The second occurs when trying to read back the name of a model with an index of 1000 or higher, where you get the really really big string. Assuming that the engine survives the first one, that is. And that really really big string isn't actually NULL terminated either, because the '\0' for the last model isn't in the array - it was originally written to somewhere outside of the array bounds. You might get lucky and there might still be a '\0' in whatever memory is at the end of the array, but more likely you're going to read beyond it until you do eventually encounter a '\0' somewhere (if you get really lucky you'll crash and actually be able to find the bug).

[qbism]

Thanks for explanations of the sub model seg fault. Will correct that in next build. And maybe other extended limit engines could use a check..

I've started trying to compile under Linux, trying to adapt TyrQuake sys_linux.c, etc., as a starting point. This is the most current SW Quake Linux engine I could find. Ran into a snag with X DGA libraries... lots of comments in headers stating "depreciated" and compile errors like "Pixmap undefined" within the DGA library headers themselves. Anyone know what are the latest-and-greatest libraries to use?

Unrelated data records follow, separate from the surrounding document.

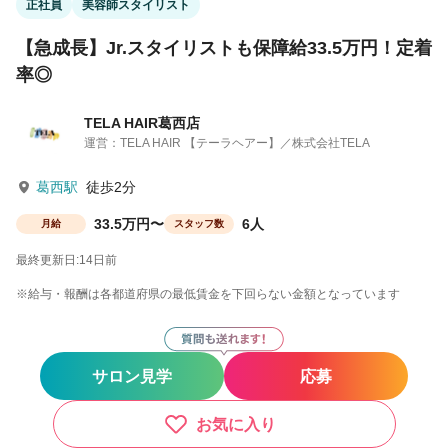
正社員
美容師スタイリスト
【急成長】Jr.スタイリストも保障給33.5万円！定着
率◎
TELA HAIR葛西店
運営：TELA HAIR 【テーラヘアー】／株式会社TELA
葛西駅
徒歩2分
33.5万円〜
6人
月給
スタッフ数
最終更新日:14日前
※給与・報酬は各都道府県の最低賃金を下回らない金額となっています
サロン見学
応募
お気に入り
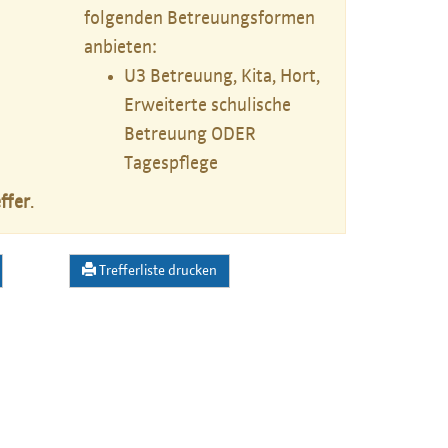
folgenden Betreuungsformen
anbieten:
U3 Betreuung, Kita, Hort,
Erweiterte schulische
Betreuung ODER
Tagespflege
ffer
.
Trefferliste drucken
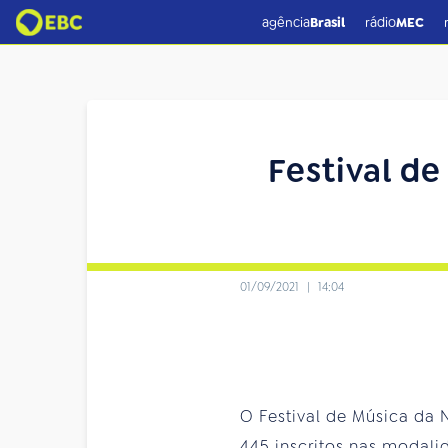
agência
Brasil
rádio
MEC
Festival d
01/09/2021
|
14:04
O Festival de Música da 
445 inscritos nas modali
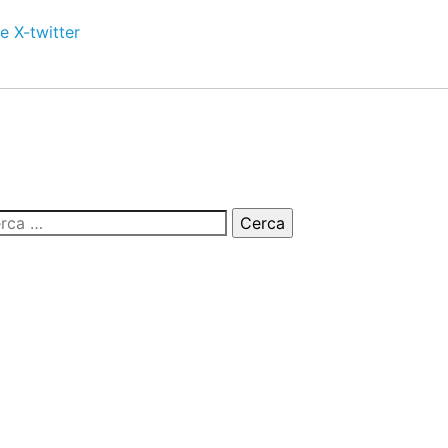
e
X-twitter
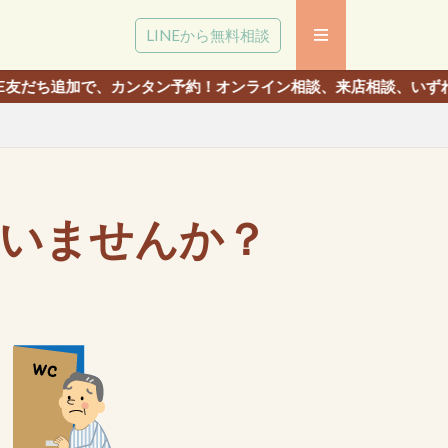
LINEから無料相談
、カンタン予約！オンライン相談、来店相談、いずれでも相談いただ
いませんか？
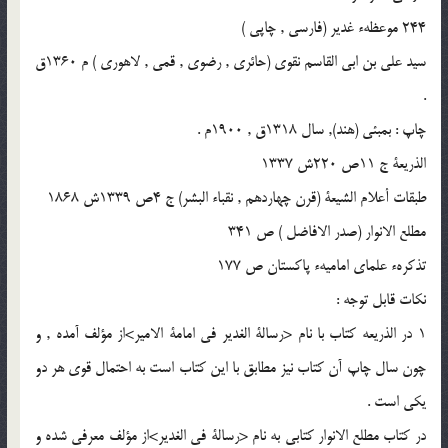
244 موعظهء غدير (فارسى , چاپى )
سيد على بن ابى القاسم نقوى (حائرى , رضوى , قمى , لاهورى ) م 1360ق
.
چاپ : بمبئى (هند), سال 1318ق , 1900م .
الذريعة ج 11ص 220ش 1337
طبقات أعلام الشيعة (قرن چهاردهم , نقباء البشر) ج 4ص 1339ش 1868
مطلع الانوار (صدر الافاضل ) ص 341
تذكرهء علماى اماميهء پاكستان ص 177
نكات قابل توجه :
1 در الذريعه كتاب با نام <رسالة الغدير فى امامة الامير>از مؤلف آمده , و
چون سال چاپ آن كتاب نيز مطابق با اين كتاب است به احتمال قوى هر دو
يكى است .
در كتاب مطلع الانوار كتابى به نام <رسالة فى الغدير>از مؤلف معرفى شده و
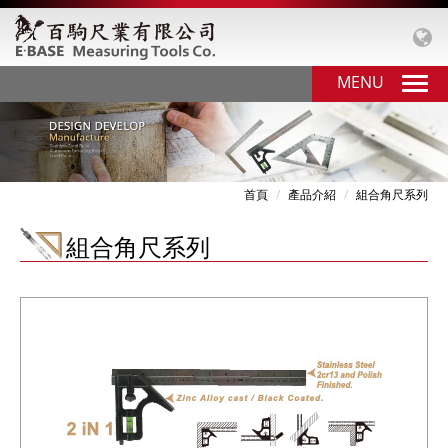
MENU
首頁
產品介紹
組合角尺系列
組合角尺系列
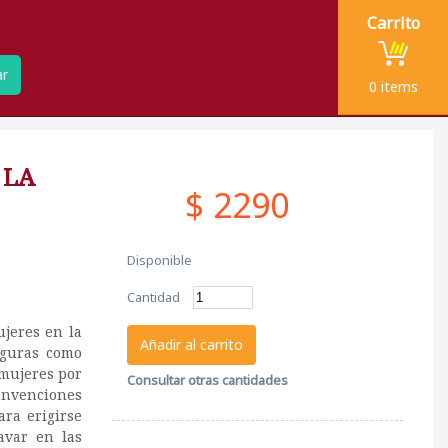
Carrito
ar
0
items
 LA
$ 2290
Disponible
Cantidad
ujeres en la
Añadir al carrito
Figuras como
 mujeres por
Consultar otras cantidades
onvenciones
ara erigirse
avar en las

Quake-based engine (Hexen II) including software engine (even transparent water and entities) and lots of ports: http://uhexen2.sourceforge.net/ might be a source of knowledge.

[szo]

Thanks for explanations of the sub model seg fault. Will correct that in next build. And maybe other extended limit engines could use a check..

I've started trying to compile under Linux, trying to adapt TyrQuake sys_linux.c, etc., as a starting point. This is the most current SW Quake Linux engine I could find. Ran into a snag with X DGA libraries... lots of comments in headers stating "depreciated" and compile errors like "Pixmap undefined" within the DGA library headers themselves. Anyone know what are the latest-and-greatest libraries to use?

Here's some base for you as an easy start: http://uhexen2.sourceforge.net/tmp/qbis ... sdl.tar.gz
This I quickly made using your 12-04-11 source plus a few changes (see files with Dec.12 date). There is no udp networking or sound support in it, either. Runs fine for me using pak0.pak+pak1.pak only. Better yet, I can't make it to segfault under water (maybe I correctly adapted your changes? who knows.) Anyways, good luck.

Quake-based engine (Hexen II) including software engine (even transparent water and entities) and lots of ports: http://uhexen2.sourceforge.net/ might be a source of knowledge.

That's my project , I hope you find something useful for you in there.